Housing May Not Scale, But Narrative Change Can
For all the passion that hosts, staff, volunteers and residents like Alexiel express about the ways in which, thus far, The BLOCK Project is enriching dozens if not hundreds of lives for the better, they also agree that at the current rate, The BLOCK Project is not a viable solution to the material problem of housing. It’s just not proven fast enough thus far, and it’s too expensive.
“When the BLOCK Project got started,” says Bernard, “we said we’d build 500 homes by 2022, and it generated a ton of excitement. But then a year went by, and we had only one done.” It’s been so much more relational and time-intensive than originally conceived on paper; he’s come to appreciate how long it takes to build trusting partnerships with the firms involved in construction, architecture, and engineering. And then there’s fundraising on the backs of a tiny staff. Fundraising on the backs of a tiny staff in a pandemic.
“We endured a lot of transition over Covid – staff transition and otherwise. There’s a major burnout problem afflicting the social sector these days. Status quo for social workers in our city is this: You get a master's degree and go into debt and then you get paid $60,000 a year in a city that charges rent at minimum $2,500 a month and your caseload is 40 to 100 clients.” He sweats a bit here, and then says with conviction: “But a hundred social workers can’t replace the stability of one home that’s right for one person.”
It's the age-old question: depth or breadth? The BLOCK Project is a high-touch, person-by-person, no-shortcut kind of intervention. It’s chosen to address homelessness by way of community-weaving and character formation, less the Amazon playbook of scale. But Bernard Troyer, while chastened by how hard these early years have been, believes there may be a purpose to the scrappy way in which they’ve begun.
“The ideal ratio is one employee per 10 homes. If we had grown too quickly, we’d had flooded ourselves. But I think now we can work confidently knowing how things work. We’ve invested in staff with a background in trauma-informed care, nonviolent communication, harm reduction. We’re trying to hone the fundamental human-centered wisdom that will, in the long run, make us more sustainable. We are seeking to save real lives. We have to deal in real life.”
Someone like Louise Wong isn’t convinced The BLOCK Project needs to feel self-conscious. “It's tempting to ask, why don't we have more than 16 homes?” she says. “But my advice to The BLOCK Project is, look at the visible data that’s not so measurable. Can you measure the joy of someone coming out of years of insecurity and trauma now able to walk into their own home every day? In safety and privacy? Can you measure the joy of watching fear in one’s neighbors melting away?”

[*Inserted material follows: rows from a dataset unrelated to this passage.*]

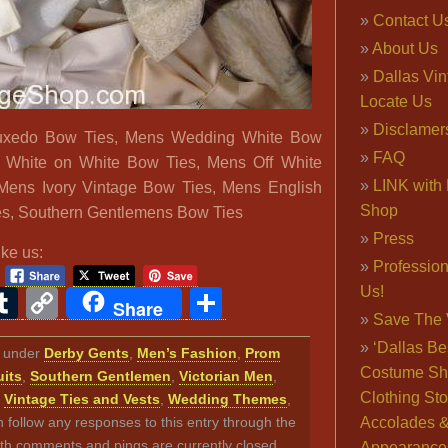
Contact U
About Us
Dallas Vi
Locate Us
Disclamer
uxedo Bow Ties, Mens Wedding White Bow
FAQ
 White on White Bow Ties, Mens Off White
LINK with 
Mens Ivory Vintage Bow Ties, Mens English
Shop
s, Southern Gentlemens Bow Ties
Press
ike us:
Professio
Us!
ook
ter
interest
Tumblr
Copy
Share
Share
Save The 
Link
‘Dallas Be
ed under
Derby Gents
,
Men’s Fashion
,
Prom
Costume Sh
its
,
Southern Gentlemen
,
Victorian Men
,
Clothing Sto
,
Vintage Ties and Vests
,
Wedding Themes
,
n follow any responses to this entry through the
Accolades 
th comments and pings are currently closed.
Appearance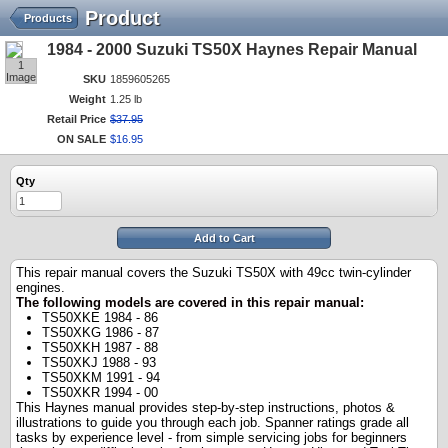
Product
Products
1984 - 2000 Suzuki TS50X Haynes Repair Manual
1
Image
SKU
1859605265
Weight
1.25 lb
Retail Price
$
37
.
95
ON SALE
$
16
.
95
Qty
Add to Cart
Th
is repair manual covers the Suzuki TS50X with 49cc twin-cylinder
engines.
The following models are covered in this repair manual:
TS50XKE 1984 - 86
TS50XKG 1986 - 87
TS50XKH 1987 - 88
TS50XKJ 1988 - 93
TS50XKM 1991 - 94
TS50XKR 1994 - 00
This Haynes manual provides step-by-step instructions, photos &
illustrations to guide you through each job. Spanner ratings grade all
tasks by experience level - from simple servicing jobs for beginners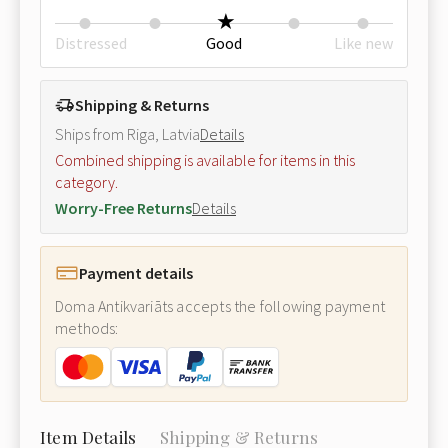
Distressed
Good
Like new
Shipping & Returns
Ships from Riga, Latvia
Details
Combined shipping is available for items in this
category.
Worry-Free Returns
Details
Payment details
Doma Antikvariāts accepts the following payment
methods:
Item Details
Shipping & Returns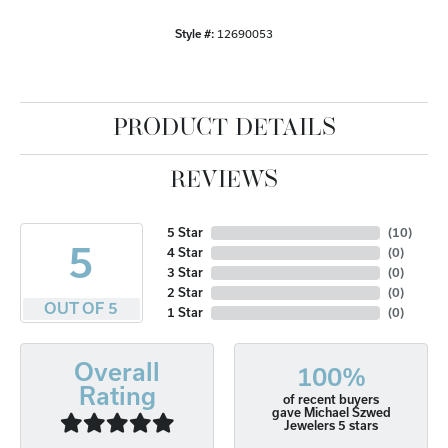
Style #:
12690053
PRODUCT DETAILS
REVIEWS
5 Star
(
10
)
5
4 Star
(
0
)
3 Star
(
0
)
2 Star
(
0
)
OUT OF 5
1 Star
(
0
)
Overall
100%
Rating
of recent buyers
gave Michael Szwed
Jewelers 5 stars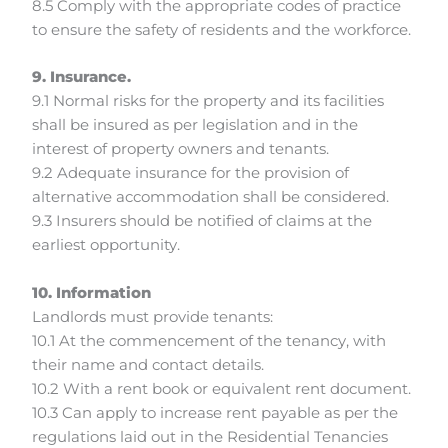
8.5 Comply with the appropriate codes of practice
to ensure the safety of residents and the workforce.
9. Insurance.
9.1 Normal risks for the property and its facilities
shall be insured as per legislation and in the
interest of property owners and tenants.
9.2 Adequate insurance for the provision of
alternative accommodation shall be considered.
9.3 Insurers should be notified of claims at the
earliest opportunity.
10. Information
Landlords must provide tenants:
10.1 At the commencement of the tenancy, with
their name and contact details.
10.2 With a rent book or equivalent rent document.
10.3 Can apply to increase rent payable as per the
regulations laid out in the Residential Tenancies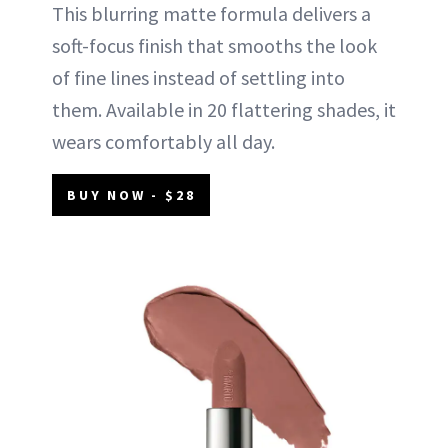
This blurring matte formula delivers a
soft-focus finish that smooths the look
of fine lines instead of settling into
them. Available in 20 flattering shades, it
wears comfortably all day.
BUY NOW - $28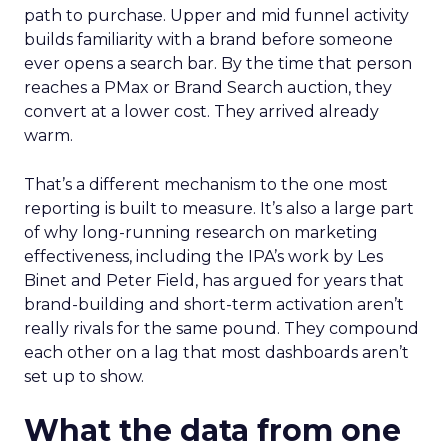
path to purchase. Upper and mid funnel activity
builds familiarity with a brand before someone
ever opens a search bar. By the time that person
reaches a PMax or Brand Search auction, they
convert at a lower cost. They arrived already
warm.
That’s a different mechanism to the one most
reporting is built to measure. It’s also a large part
of why long-running research on marketing
effectiveness, including the IPA’s work by Les
Binet and Peter Field, has argued for years that
brand-building and short-term activation aren’t
really rivals for the same pound. They compound
each other on a lag that most dashboards aren’t
set up to show.
What the data from one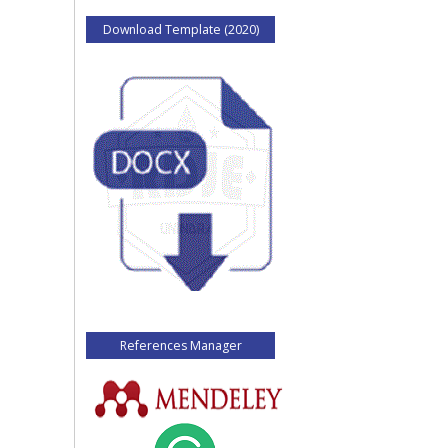
Download Template (2020)
References Manager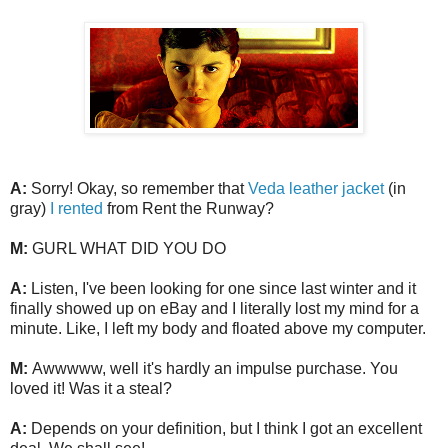
A:
Sorry! Okay, so remember that
Veda leather jacket
(in
gray)
I rented
from Rent the Runway?
M:
GURL WHAT DID YOU DO
A:
Listen, I've been looking for one since last winter and it
finally showed up on eBay and I literally lost my mind for a
minute. Like, I left my body and floated above my computer.
M:
Awwwww, well it's hardly an impulse purchase. You
loved it! Was it a steal?
A:
Depends on your definition, but I think I got an excellent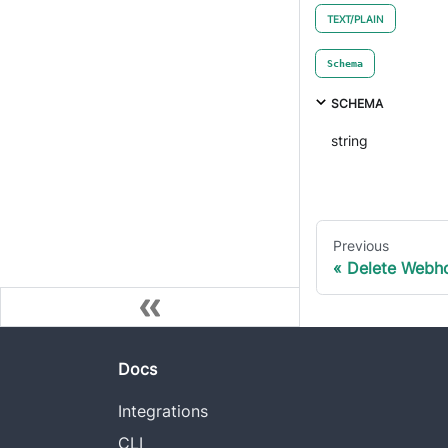
TEXT/PLAIN
Schema
SCHEMA
string
Previous
Delete Webh
Docs
Integrations
CLI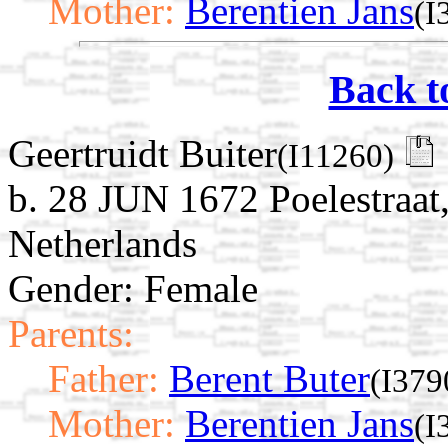
Mother:
Berentien Jans
(I
Back t
Geertruidt Buiter
(I11260)
b. 28 JUN 1672 Poelestraat
Netherlands
Gender: Female
Parents:
Father:
Berent Buter
(I379
Mother:
Berentien Jans
(I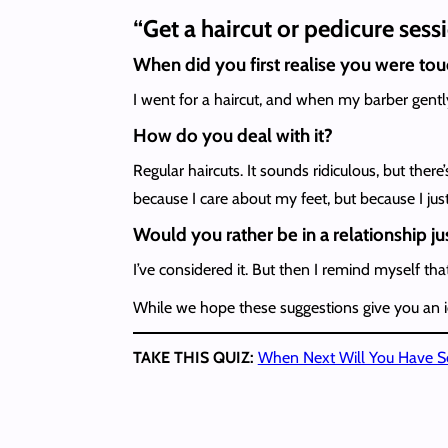
“Get a haircut or pedicure ses
When did you first realise you were to
I went for a haircut, and when my barber gentl
How do you deal with it?
Regular haircuts. It sounds ridiculous, but ther
because I care about my feet, but because I just
Would you rather be in a relationship jus
I’ve considered it. But then I remind myself tha
While we hope these suggestions give you an id
TAKE THIS QUIZ:
When Next Will You Have S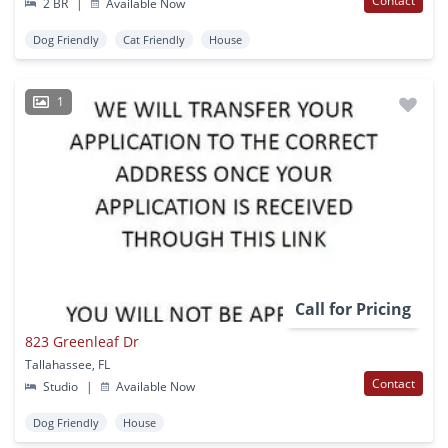
Contact
2 BR
|
Available Now
Dog Friendly
Cat Friendly
House
1
Call for Pricing
823 Greenleaf Dr
Tallahassee, FL
Contact
Studio
|
Available Now
Dog Friendly
House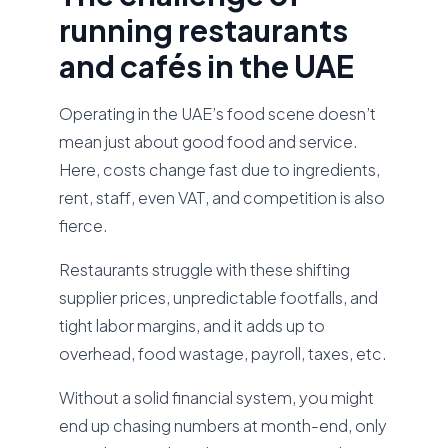
running restaurants
and cafés in the UAE
Operating in the UAE’s food scene doesn’t
mean just about good food and service.
Here, costs change fast due to ingredients,
rent, staff, even VAT, and competition is also
fierce.
Restaurants struggle with these shifting
supplier prices, unpredictable footfalls, and
tight labor margins, and it adds up to
overhead, food wastage, payroll, taxes, etc.
Without a solid financial system, you might
end up chasing numbers at month-end, only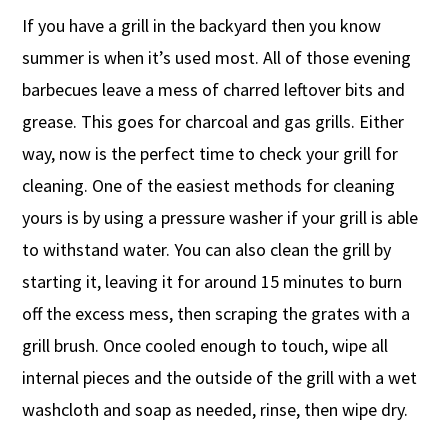
If you have a grill in the backyard then you know
summer is when it’s used most. All of those evening
barbecues leave a mess of charred leftover bits and
grease. This goes for charcoal and gas grills. Either
way, now is the perfect time to check your grill for
cleaning. One of the easiest methods for cleaning
yours is by using a pressure washer if your grill is able
to withstand water. You can also clean the grill by
starting it, leaving it for around 15 minutes to burn
off the excess mess, then scraping the grates with a
grill brush. Once cooled enough to touch, wipe all
internal pieces and the outside of the grill with a wet
washcloth and soap as needed, rinse, then wipe dry.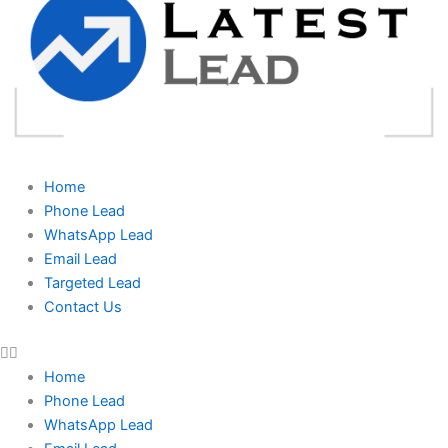
Home
Phone Lead
WhatsApp Lead
Email Lead
Targeted Lead
Contact Us
Home
Phone Lead
WhatsApp Lead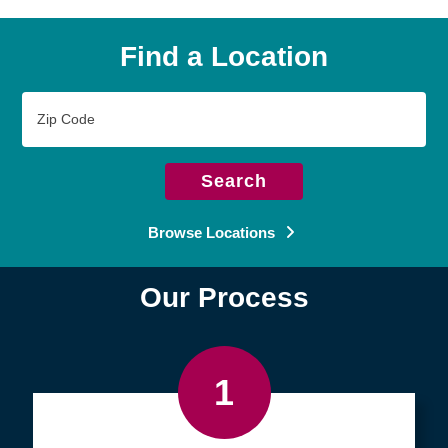
Find a Location
Zip
Code
Search
Browse Locations
Our Process
1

What The BLOCK Project may actually need to advertise is its role in catalyzing a different kind of moral ecosystem in King County. With a concrete idea and the competence to coordinate the human traffic, they’ve attracted a diverse cross-section of Seattle’s residents to come together and harness their particular gifts in solving a shared problem. The staff, hosts and variety of volunteers sound like they were raised in the same tribe – such is the baseline level of civic engagement for each of them, the commitment to being a good neighbor. They likely would not have met one another at a political rally or church, but somehow, in their attraction to The BLOCK Project’s simple if countercultural idea, have found in their “yes” the makings of an army of community shepherds that speak in a similar vocabulary and behave with notable normalcy.
And normalcy may be the key to it all. What The BLOCK Project is really doing is saying, “Hey, compassion-fatigued Seattle residents! The water is warm. You may have seen the needles and the distressed and the shabby and the unclothed, and you may have been afraid. But these are human beings. They need shelter and friendship. Come and neighbor one. And be neighbored in turn.” They’re making the radical normal, the countercultural cultural.
“The BLOCK Project is unique,” Jacqui says. “I don’t think it should be.”